The problem:
Using the word "jeden" as the filter, copy each matching line from the records.

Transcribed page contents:
_ _ _

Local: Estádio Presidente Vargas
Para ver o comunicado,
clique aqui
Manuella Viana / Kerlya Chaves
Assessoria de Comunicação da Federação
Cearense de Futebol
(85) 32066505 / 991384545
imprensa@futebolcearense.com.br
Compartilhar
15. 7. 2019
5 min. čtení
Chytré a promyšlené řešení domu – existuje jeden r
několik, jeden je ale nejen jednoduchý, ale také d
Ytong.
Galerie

_ _ _

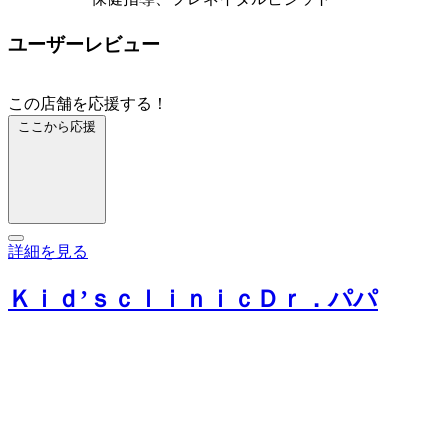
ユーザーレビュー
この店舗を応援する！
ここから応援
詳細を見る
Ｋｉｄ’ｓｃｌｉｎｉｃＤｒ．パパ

_ _ _

Exercise output:
Chytré a promyšlené řešení domu – existuje jeden r
několik, jeden je ale nejen jednoduchý, ale také d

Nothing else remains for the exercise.